How to complete this task
Within the entries below, find the portion that opens with the line containing "assolutamente superata anche in vista della" and closes with the line containing "fortemente preoccupati anche perché c’è una". Retype that portion exactly and only.

#####

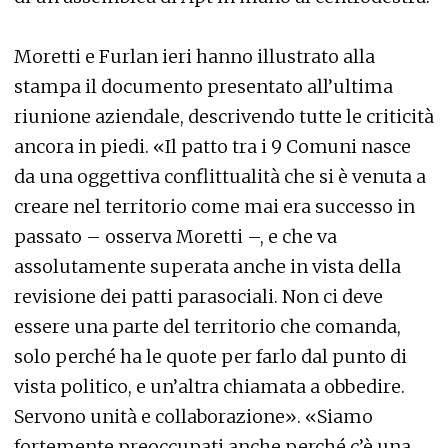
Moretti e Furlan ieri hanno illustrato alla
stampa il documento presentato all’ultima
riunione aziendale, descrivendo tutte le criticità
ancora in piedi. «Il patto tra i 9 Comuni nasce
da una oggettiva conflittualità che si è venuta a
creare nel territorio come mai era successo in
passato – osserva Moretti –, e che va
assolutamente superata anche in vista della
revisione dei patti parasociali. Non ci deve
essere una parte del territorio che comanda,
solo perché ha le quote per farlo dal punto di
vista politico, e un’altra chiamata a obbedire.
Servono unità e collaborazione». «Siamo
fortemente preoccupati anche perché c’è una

#####

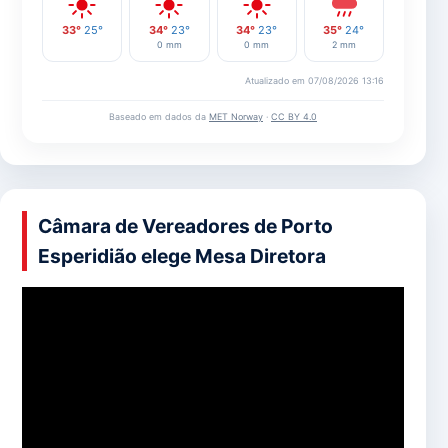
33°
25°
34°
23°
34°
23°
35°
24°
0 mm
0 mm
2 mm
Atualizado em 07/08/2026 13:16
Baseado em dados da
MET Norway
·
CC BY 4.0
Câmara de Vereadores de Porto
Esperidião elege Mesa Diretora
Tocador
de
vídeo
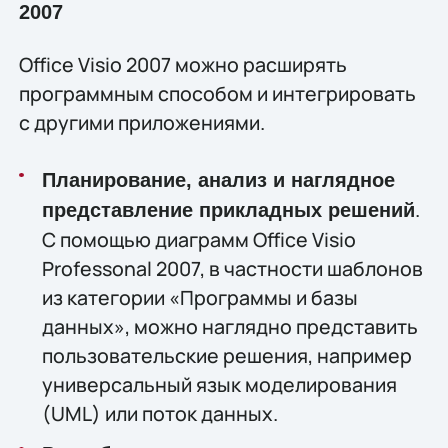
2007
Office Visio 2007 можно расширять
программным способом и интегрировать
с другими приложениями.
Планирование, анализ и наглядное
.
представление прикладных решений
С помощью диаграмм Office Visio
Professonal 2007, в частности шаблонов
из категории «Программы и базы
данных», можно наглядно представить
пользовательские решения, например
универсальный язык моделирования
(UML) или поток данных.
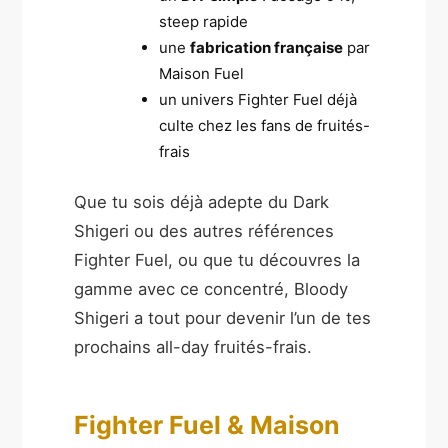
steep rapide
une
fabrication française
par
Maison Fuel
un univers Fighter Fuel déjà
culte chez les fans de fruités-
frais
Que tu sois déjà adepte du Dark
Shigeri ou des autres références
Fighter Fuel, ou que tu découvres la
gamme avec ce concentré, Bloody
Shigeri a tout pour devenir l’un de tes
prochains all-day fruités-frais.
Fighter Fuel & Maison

#####

Output of the exercise
assolutamente superata anche in vista della
revisione dei patti parasociali. Non ci deve
essere una parte del territorio che comanda,
solo perché ha le quote per farlo dal punto di
vista politico, e un’altra chiamata a obbedire.
Servono unità e collaborazione». «Siamo
fortemente preoccupati anche perché c’è una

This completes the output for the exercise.